Value-Based Care News

Value-Based Penalties Target Hospitals With High Risk Patients

A new study found that the Hospital Readmissions Reduction Program gives more value-based penalties to hospitals the serve higher-risk patients.

Hospitals that treat higher-risk patients face more value-based penalties for readmissions, a study found

Source: Thinkstock

By Jacqueline LaPointe

- Hospitals that serve greater volumes of African-American patients and those with more severe conditions are more likely to receive a value-based penalty under the Medicare Hospital Readmissions Reduction Program (HRRP), a new JAMA Cardiology study showed.

UT Southwestern Medical Center researchers also found that the 30-day hospital readmission metric for myocardial infarctions (MI) used by CMS to determine financial penalties did not indicate long-term clinical outcomes.

“Our findings raise concern about the fair and equitable allocation of CMS penalties for readmissions,” James de Lemos, MD, UT Southwestern Internal Medicine professor and senior author, stated in a press release. “Hospitals that take care of larger numbers of patients with socioeconomic disadvantage, including a higher proportion of race and ethnic minorities, are more likely to be penalized, even though quality of care measures and long-term outcomes were not worse for these hospitals.”
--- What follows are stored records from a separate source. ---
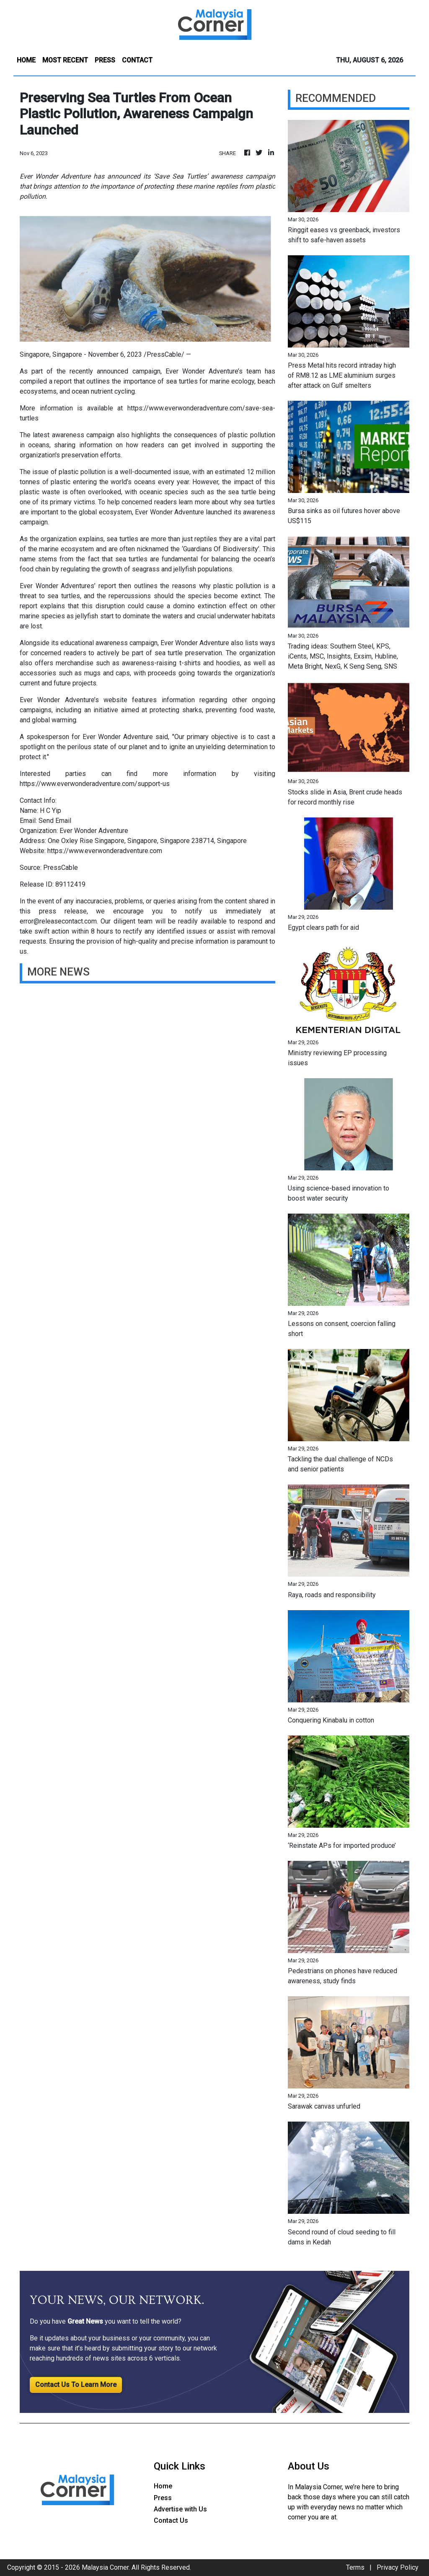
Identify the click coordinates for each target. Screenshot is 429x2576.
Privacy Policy (398, 2567)
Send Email (55, 821)
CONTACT (137, 60)
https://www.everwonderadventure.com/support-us (95, 784)
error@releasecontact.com (58, 921)
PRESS (105, 60)
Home (163, 2486)
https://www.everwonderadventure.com (104, 851)
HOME (26, 60)
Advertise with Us (180, 2509)
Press (163, 2498)
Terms (355, 2567)
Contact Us (171, 2520)
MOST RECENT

Researchers found that almost 43 percent of the 377 studied hospitals faced a potential 1 percent financial penalty in 2013 under the HRRP. CMS penalized the hospitals for higher than expected 30-day readmission rates for heart failure, myocardial infarctions, and pneumonia.

However, the patient population treated at hospitals in the HRRP penalty cohort was 7.6 percent African-American individuals.

The patient population was only 4.5 percent African-American individuals at hospitals with 30-day hospital readmission rates lower than the national average.

Hospitals with higher than average readmission rates for MI also treated more patients with social risk factors. The socioeconomic status scale at hospitals with above average hospital readmissions for MI was negative 0.07 compared to just negative 0.3 at HRRP facilities with below average rates.

Patients with decompensated heart failure at admission, severely depressed ejection fractions, and major bleeding events also tended to receive care at hospitals with higher readmission rates according to the HRRP.

Additionally, the study uncovered that the 30-day readmission rate for MI used in the value-based purchasing program was not associated with care quality during the index hospitalization or clinical outcomes post-discharge.

Researchers found no significant correlation between MI performance measure performance and 30-day hospital readmission rates. Hospitals with below and above average rates in the HRRP similarly performed in-hospital MI guidelines, such as prescribing aspirin upon admission, assessing ejection fractions, and providing reperfusion therapy within 90 minutes for ST-Elevation Myocardial Infarction (STEMI) patients.

Both hospital groups also similarly performed discharge guidelines, including prescribing therapies, offering smoking cessation advice, and referring patients to cardiac rehabilitation.

After adjusting for potential confounders, researchers found that hospital readmission rates above a national average did not result in higher mortality risks within 30 days of discharge and after one year of discharge.

Although the hospital’s performance on the HRRP measure was associated with a greater risk for readmission within a year of discharged. The risk of all-cause readmission within one year was 6 percent higher per 0.1-unit boost in hospital readmission rates above the HRRP standard up to one.

The risk was 4 percent greater per 0.1-unit increase in the rate after the threshold.

In the analysis for potential readmission 31 days to one-year post-discharge, the HRRP measure had no impact on the risk for readmission.

Researchers suggested that CMS should revise the 30-day readmission metric used in the HRRP to ensure hospitals that treat more patients with social risk factors and greater disease severity are not disproportionately penalized.

“It is fundamentally unfair to penalize hospitals for factors that are beyond their control,” stated de Lemos. “We support proposed changes to pay for performance that would consider socioeconomic status in the risk-adjustment methods to calculate rewards and penalties.”

The value-based penalty methodology should account for race and ethnicity as well as measures of symptoms or ejection fraction, researchers added. The program currently only adjusts for age, comorbidity burden, and some disease severity measures.

Researchers pointed out that the value-based penalty methodology laid out in the 21st Century Cures Act may help the HRRP better identify hospitals that deserve the financial setback. The act mandated that CMS compare hospital performance by peer groups divided by similar patient populations, rather than a national average comparison approach.

The HRRP should also include incentive policies that use more diverse care quality and patient-centered outcome measures to ensure the penalties reflect low-quality care. The measures should be directly attributable to care furnished in the hospital setting.